Atesoró secretos de varias generaciones, conocidos desde su resentida marginalidad mientras ejercía su oficio. Apuntó en su oscura libreta las más vergonzosas y disimuladas transgresiones de la gente que aparentaba de bien y que solía mirarla «por encima del hombro». Si la vejez le quitó memoria, siempre le dejó intacto su arsenal de injurias. Que nunca fueron mentiras.

Pero ella no iba con las violaciones, los robos, las infidelidades, las bastardías, las peculiaridades sexuales y los pasados penales a la plaza pública, ni a la policía, ni levantaba querella, ni predicaba redención ni arrepentimiento. Doña Chea sabía lo que había sido y lo que era y aparentemente no se arrepentía. Vivió fuera de los valores y su profesión fue transgresora. Pero que no le viniera nadie a negarle el saludo «por eso». En el presente o en el pasado, ésos «que privan en honorables» llevaban en sí o en su sangre el potencial de una condena.

Recordé en estos días la peculiar actitud social de doña Chea, que por cierto me tenía mucho afecto y yo me cuidaba de saludarla siempre, por el ambiente electoral que nos hacen respirar nuestros carceleros: los partidos políticos.

Como la antigua mujer pública, honrada por los años y por don Pepe, de quien tuvo descendencia, los partidos guardan en sus bóvedas las violaciones legales y éticas de sus colegas opositores con la sola pretensión de sacarlas cuando se sienten ofendidos o amenazados. Destapan el baúl de los delitos para espantar; sin pretender reivindicar. Un ritual de campaña que sólo muestra a la ciudadanía la desvergüenza de los negocios públicos, partido va, partido viene.

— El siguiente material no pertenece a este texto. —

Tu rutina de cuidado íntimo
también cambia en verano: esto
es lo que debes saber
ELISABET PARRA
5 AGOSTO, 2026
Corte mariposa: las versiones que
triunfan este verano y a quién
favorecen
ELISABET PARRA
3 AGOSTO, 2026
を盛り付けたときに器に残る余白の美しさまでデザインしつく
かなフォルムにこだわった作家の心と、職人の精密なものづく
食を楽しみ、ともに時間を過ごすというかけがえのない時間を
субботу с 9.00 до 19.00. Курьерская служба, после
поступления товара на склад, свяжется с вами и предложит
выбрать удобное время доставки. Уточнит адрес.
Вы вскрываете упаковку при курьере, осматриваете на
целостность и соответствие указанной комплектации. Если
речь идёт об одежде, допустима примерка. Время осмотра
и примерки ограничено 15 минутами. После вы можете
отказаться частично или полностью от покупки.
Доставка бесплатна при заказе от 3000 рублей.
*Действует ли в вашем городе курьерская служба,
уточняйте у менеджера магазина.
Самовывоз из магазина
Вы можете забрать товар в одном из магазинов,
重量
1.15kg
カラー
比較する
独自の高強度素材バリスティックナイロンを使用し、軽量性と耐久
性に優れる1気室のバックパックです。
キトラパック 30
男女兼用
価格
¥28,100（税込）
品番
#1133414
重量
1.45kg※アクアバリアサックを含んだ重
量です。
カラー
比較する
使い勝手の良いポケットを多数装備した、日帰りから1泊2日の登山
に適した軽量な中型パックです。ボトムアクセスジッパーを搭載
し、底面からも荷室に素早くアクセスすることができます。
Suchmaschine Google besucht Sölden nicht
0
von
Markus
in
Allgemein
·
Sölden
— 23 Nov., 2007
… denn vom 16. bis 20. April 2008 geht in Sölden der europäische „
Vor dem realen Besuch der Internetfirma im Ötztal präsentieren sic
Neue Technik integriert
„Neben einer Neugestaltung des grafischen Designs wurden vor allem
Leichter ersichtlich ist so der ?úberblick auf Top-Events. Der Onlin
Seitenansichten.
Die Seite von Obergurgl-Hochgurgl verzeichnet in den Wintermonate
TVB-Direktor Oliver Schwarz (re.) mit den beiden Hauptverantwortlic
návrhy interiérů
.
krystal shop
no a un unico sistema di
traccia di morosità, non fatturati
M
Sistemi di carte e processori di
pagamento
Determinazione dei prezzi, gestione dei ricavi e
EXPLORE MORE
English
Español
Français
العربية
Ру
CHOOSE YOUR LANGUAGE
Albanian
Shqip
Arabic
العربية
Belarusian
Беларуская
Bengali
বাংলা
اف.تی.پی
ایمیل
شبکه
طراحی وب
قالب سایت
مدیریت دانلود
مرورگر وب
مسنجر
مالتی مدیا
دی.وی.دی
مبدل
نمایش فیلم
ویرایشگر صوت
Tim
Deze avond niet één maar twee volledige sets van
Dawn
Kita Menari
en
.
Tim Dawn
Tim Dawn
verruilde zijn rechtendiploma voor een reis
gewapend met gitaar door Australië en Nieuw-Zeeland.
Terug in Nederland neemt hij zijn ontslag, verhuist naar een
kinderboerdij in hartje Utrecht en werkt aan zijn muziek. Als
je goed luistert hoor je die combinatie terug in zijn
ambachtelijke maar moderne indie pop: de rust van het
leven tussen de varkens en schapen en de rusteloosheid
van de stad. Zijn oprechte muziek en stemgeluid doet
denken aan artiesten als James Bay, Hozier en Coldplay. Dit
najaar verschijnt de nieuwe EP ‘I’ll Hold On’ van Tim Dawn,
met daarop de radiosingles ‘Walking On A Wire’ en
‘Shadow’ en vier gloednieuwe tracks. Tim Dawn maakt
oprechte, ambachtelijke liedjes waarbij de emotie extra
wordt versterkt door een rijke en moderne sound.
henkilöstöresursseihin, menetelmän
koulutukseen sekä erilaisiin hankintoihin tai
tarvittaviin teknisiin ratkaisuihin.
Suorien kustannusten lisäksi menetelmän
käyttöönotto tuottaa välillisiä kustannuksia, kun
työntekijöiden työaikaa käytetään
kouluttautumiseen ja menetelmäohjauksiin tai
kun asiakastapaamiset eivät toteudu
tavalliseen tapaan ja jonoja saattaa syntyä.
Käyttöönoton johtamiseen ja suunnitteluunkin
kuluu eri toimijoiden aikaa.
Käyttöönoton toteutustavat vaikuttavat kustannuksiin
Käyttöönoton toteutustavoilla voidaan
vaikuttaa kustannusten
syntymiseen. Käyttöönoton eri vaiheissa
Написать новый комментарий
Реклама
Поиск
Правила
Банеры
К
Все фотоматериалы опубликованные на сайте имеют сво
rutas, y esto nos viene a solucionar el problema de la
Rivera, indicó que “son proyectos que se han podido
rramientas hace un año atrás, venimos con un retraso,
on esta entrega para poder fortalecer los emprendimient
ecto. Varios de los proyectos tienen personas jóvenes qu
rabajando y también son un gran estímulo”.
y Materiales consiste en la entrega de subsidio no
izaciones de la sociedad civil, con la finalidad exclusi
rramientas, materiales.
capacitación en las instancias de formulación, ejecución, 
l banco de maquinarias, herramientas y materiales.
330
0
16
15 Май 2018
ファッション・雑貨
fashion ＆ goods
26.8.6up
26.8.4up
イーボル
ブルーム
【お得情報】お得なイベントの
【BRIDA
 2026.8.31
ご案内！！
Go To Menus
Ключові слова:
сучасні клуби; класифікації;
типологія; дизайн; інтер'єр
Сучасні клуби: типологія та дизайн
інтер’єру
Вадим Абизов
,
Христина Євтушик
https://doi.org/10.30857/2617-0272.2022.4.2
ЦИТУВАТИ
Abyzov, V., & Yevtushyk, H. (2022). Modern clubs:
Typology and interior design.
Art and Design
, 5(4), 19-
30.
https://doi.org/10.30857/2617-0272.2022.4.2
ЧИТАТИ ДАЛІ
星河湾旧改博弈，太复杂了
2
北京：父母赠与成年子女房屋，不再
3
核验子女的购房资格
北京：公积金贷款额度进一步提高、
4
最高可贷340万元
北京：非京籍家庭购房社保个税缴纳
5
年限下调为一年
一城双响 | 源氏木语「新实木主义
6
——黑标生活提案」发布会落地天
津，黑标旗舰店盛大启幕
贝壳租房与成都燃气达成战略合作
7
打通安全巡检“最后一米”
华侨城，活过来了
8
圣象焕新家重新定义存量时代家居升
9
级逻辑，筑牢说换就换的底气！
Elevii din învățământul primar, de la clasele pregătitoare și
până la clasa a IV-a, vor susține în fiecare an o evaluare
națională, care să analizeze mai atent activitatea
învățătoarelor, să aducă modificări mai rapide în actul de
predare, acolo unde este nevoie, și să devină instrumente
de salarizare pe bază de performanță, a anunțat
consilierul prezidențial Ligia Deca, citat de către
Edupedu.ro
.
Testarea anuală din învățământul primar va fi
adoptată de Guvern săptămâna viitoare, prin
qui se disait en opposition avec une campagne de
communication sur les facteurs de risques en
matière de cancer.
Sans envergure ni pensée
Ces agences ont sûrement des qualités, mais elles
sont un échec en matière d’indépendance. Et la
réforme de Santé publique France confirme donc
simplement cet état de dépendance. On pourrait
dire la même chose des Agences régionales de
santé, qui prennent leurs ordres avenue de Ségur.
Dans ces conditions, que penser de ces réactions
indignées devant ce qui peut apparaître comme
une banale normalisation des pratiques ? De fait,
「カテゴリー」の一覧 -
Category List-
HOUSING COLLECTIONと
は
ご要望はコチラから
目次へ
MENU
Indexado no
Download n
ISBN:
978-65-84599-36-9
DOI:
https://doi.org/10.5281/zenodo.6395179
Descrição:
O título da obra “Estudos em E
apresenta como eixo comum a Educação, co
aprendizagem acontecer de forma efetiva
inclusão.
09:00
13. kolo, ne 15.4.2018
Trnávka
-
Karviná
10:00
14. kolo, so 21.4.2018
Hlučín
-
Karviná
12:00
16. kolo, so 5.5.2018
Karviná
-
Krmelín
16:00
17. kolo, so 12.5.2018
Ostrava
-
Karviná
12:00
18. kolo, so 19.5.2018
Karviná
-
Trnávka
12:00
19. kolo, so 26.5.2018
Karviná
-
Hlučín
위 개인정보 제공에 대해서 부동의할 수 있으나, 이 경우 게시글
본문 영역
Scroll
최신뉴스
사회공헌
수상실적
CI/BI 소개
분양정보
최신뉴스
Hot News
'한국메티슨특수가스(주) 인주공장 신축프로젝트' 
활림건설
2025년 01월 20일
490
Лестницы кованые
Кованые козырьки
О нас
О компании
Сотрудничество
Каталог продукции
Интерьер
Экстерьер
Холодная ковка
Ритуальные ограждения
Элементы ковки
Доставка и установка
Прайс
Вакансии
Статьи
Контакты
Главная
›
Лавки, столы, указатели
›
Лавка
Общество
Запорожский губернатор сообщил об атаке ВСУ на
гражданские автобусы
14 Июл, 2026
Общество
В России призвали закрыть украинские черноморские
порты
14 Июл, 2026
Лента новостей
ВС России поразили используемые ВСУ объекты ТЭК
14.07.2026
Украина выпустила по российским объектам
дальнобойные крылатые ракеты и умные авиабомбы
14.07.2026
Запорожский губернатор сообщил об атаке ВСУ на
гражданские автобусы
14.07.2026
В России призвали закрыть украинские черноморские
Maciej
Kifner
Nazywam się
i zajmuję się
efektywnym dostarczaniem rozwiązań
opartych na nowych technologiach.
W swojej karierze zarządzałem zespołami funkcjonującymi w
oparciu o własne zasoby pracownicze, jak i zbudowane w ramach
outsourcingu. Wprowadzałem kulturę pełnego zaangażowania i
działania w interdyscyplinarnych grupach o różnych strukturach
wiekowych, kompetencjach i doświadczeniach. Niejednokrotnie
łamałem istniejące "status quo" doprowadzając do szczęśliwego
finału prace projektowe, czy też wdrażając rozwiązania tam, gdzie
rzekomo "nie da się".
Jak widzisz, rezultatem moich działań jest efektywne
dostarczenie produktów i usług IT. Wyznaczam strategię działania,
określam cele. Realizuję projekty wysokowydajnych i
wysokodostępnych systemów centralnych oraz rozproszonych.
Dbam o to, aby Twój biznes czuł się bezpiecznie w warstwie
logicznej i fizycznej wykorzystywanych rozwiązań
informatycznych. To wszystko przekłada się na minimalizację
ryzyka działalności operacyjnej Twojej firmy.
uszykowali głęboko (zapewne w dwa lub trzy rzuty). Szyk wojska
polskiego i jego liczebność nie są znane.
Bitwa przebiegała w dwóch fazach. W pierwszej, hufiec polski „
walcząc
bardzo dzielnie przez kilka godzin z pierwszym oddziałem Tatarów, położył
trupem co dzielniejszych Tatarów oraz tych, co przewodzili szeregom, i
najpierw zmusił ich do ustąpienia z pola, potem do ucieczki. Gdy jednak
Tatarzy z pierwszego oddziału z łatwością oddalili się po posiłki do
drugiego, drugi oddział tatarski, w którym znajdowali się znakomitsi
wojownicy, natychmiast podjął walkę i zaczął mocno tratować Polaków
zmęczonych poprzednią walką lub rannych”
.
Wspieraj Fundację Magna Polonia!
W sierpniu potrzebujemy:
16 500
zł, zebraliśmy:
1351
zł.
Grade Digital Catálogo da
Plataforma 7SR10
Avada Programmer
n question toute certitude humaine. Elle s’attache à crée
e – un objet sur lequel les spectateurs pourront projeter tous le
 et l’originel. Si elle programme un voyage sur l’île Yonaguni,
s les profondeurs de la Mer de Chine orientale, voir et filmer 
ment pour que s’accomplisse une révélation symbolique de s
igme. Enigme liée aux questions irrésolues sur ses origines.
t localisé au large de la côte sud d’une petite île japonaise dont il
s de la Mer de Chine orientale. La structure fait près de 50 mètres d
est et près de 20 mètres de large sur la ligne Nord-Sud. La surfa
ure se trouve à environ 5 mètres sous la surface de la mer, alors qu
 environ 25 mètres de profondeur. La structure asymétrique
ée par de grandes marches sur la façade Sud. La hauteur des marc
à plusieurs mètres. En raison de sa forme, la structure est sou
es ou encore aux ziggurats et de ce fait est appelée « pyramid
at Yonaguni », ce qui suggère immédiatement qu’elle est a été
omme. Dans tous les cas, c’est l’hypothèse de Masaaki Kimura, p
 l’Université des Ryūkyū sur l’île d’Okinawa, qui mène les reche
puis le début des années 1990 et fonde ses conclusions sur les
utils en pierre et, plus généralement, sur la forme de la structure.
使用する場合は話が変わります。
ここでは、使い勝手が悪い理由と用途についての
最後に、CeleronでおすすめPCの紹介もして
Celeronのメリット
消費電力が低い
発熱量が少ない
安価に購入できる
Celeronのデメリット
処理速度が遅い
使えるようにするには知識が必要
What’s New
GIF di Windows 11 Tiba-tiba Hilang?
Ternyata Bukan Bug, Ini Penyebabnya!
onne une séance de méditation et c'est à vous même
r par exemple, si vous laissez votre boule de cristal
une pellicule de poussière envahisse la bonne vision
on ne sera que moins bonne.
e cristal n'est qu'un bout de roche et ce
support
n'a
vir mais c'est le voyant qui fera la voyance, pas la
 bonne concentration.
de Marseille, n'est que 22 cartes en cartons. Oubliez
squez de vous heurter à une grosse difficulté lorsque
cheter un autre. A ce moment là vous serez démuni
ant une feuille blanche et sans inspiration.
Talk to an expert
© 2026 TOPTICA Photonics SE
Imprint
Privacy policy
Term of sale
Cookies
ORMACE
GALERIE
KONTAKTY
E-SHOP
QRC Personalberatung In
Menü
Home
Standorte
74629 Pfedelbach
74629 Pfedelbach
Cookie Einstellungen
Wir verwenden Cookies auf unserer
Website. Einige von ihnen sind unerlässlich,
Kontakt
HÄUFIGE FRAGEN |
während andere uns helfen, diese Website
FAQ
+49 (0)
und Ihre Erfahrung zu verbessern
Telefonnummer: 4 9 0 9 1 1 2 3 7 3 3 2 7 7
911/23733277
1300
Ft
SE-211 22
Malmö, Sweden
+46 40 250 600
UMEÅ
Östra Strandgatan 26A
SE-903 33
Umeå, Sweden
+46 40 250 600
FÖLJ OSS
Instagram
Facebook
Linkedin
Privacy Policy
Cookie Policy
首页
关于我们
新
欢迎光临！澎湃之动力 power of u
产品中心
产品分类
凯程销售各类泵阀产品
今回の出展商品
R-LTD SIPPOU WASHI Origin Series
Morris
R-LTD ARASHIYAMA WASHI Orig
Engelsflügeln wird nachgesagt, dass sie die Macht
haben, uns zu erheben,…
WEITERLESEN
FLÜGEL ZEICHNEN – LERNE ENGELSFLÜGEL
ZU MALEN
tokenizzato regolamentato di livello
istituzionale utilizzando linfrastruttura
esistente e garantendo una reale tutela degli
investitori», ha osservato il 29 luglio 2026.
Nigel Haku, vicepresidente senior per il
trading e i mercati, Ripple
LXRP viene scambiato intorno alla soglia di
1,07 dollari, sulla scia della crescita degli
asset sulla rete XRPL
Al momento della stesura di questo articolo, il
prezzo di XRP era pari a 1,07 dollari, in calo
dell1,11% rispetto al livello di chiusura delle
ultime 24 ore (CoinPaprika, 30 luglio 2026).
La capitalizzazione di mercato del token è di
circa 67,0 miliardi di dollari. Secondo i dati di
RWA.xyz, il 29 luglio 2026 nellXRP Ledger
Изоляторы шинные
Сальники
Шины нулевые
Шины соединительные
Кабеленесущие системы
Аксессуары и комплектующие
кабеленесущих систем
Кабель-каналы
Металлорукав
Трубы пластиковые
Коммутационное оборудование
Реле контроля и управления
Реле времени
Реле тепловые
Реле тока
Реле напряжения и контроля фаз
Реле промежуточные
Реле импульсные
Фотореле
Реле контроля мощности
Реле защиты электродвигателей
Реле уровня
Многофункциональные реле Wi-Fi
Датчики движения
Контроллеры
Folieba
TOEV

La arrugada mujer, que miraba aguerrida a quienes la despreciaban, dejó una familia trabajadora y respetable a la que le impartió valores de los que ella tuvo que abjurar por los avatares y miserias de su vida joven, pero que al parecer siempre añoró, a pesar de su descaro. En su descendencia intentó y logró mostrar la nostalgia de una existencia honrosa. Murió tranquila y querida, llevándose consigo su armamento de deshonras.

Quizás si hubiese sido política se abría propuesto moralizar a su país; lo logró con su familia. Estos políticos nuestros, que no intentan nada o lo intentan con desgano, deberían rezar, buscando inspiración, en la tumba de doña Chea.